Extracted from the Feb 11, 2013 Market Update
Market Topping? Despite many signs suggesting that the markets are ready for a strong pullback (some of which are listed below), the trend indicator is still bullish. We will also examine key pieces of data before we render a full decision. We have seen strong signs of topping in this market before, and in each instance, at most the market let out a small amount of steam, before soaring to new highs. The Feds are twisting all the rules via their incessant desire to inflate the markets higher through forever QE (quantitative easing). Against such a backdrop, it is futile and dangerous to adopt the old contrarian strategy or ideology. In this market one has to use mass psychology and combine it with key indicators that do not rely on manipulated data, one of which is the newly developed trend indicator.
The retail investor is getting bullish so this is an important psychological development as this group has sat on the sidelines for a very long time. Longer term this indicates higher prices. In the short-term it suggests that a correction could be in the works.
Insider selling is now at an extreme level. This development confirms that some sort of correction is in the works. Insiders these days are very agile, so this cannot be taken as a long-term development. They jump in and out of the markets 10 times faster than they would 5-6 years ago.
Speculation is increasing; this can be seen by the fact the subprime mortgage bonds are starting to sell. The subprime market is becoming hot again. On a separate note this means you should not buy a house unless you get a good deal. This is something we have alluded to from the beginning. Under no circumstance should you buy unless it’s a great deal. If you cannot find a great deal, then wait. In the short-term there are signs that prices will pullback.
The heat is on; it is just a matter of time before all the players join the game and then the theme will become devalue or die. This will lead to another bubble or several bubbles as investors will be forced to look for a place to park their money. One of the bubbles will eventually be in the precious metals sector. In the end the entire commodities sector will go through a bubble phase. The end result will be the same. These markets will implode and collapse. As this is going to be an all out of war (something we spoke off years ago), it is going to have an impact on the financial markets. It will alter their normal trajectories and push them higher as investors pile into the markets. This confirms that the Markets have more room to move higher but in the short-term they are ripe for a correction.
Big drop in V readings
Volatility will not be as extreme as before and the bulk of the moves will occur in the direction of the trend, which in this case is up. We will most likely not witness many wild swings where the markets could move up or down up to 200-300 points in one day, at least not until the readings surge again.
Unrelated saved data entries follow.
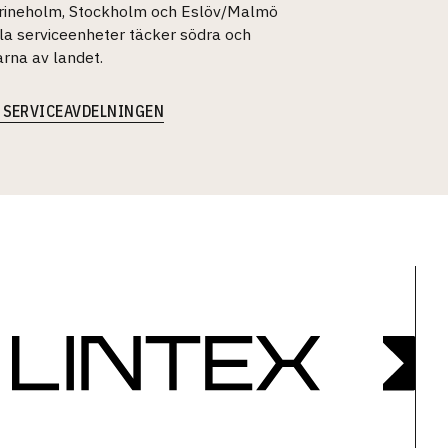
trineholm, Stockholm och Eslöv/Malmö
la serviceenheter täcker södra och
rna av landet.
 SERVICEAVDELNINGEN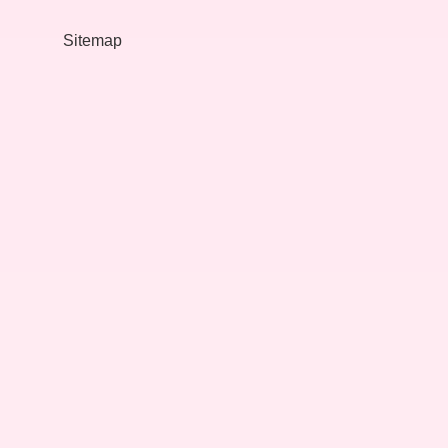
Sitemap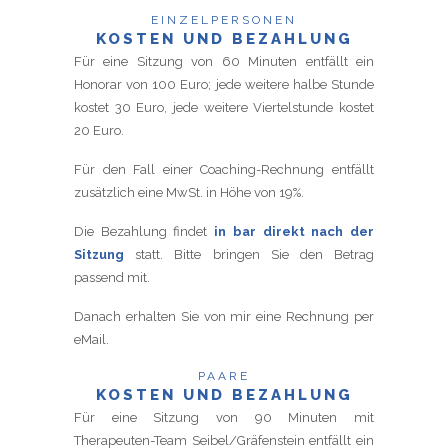
EINZELPERSONEN
KOSTEN UND BEZAHLUNG
Für eine Sitzung von 60 Minuten entfällt ein
Honorar von 100 Euro; jede weitere halbe Stunde
kostet 30 Euro, jede weitere Viertelstunde kostet
20 Euro.
Für den Fall einer Coaching-Rechnung entfällt
zusätzlich eine MwSt. in Höhe von 19%.
Die Bezahlung findet
in bar direkt nach der
Sitzung
statt. Bitte bringen Sie den Betrag
passend mit.
Danach erhalten Sie von mir eine Rechnung per
eMail.
PAARE
KOSTEN UND BEZAHLUNG
Für eine Sitzung von 90 Minuten mit
Therapeuten-Team Seibel/Gräfenstein entfällt ein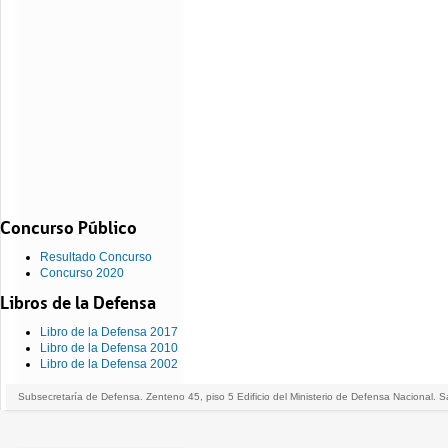
Concurso Público
Resultado Concurso
Concurso 2020
Libros de la Defensa
Libro de la Defensa 2017
Libro de la Defensa 2010
Libro de la Defensa 2002
Subsecretaría de Defensa. Zenteno 45, piso 5 Edificio del Ministerio de Defensa Nacional. S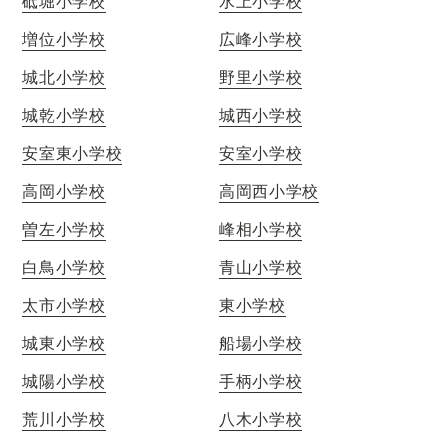
砥堀小学校
水上小学校
増位小学校
広峰小学校
城北小学校
野里小学校
城乾小学校
城西小学校
安室東小学校
安室小学校
高岡小学校
高岡西小学校
曽左小学校
峰相小学校
白鳥小学校
青山小学校
太市小学校
東小学校
城東小学校
船場小学校
城陽小学校
手柄小学校
荒川小学校
八木小学校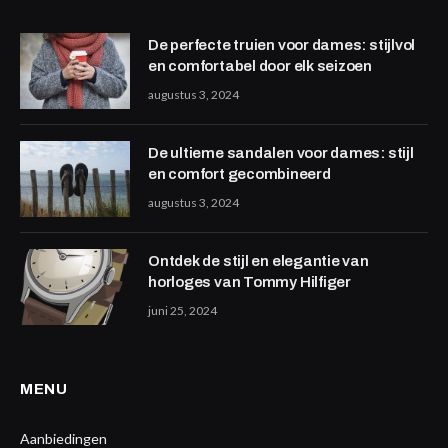
De perfecte truien voor dames: stijlvol
en comfortabel door elk seizoen
augustus 3, 2024
De ultieme sandalen voor dames: stijl
en comfort gecombineerd
augustus 3, 2024
Ontdek de stijl en elegantie van
horloges van Tommy Hilfiger
juni 25, 2024
MENU
Aanbiedingen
Despite all the wild action, bonds continue to show signs of putting in a bottom. Out of the 4 main indicators in the daily charts, the strongest one has generated a new buy. Thus it appears that it’s just a matter of time before the others turn around. A rally in bonds is usually accompanied with the markets pulling back.
New sell in the Euro
We have a new daily sell signal. The euro usually trends in the same direction as the markets.
The strength of the SPX clearly suggests that for now all strong pullbacks should be viewed as buying opportunities until a new sell signal is triggered. This is further confirmed by our trend indicator and the fact that so many participants are still sitting on the sidelines. This is the most hated bull market in history and therefore every pullback must be viewed as a buying opportunity, until the trend indicator turns negative or generates an outright sell signal.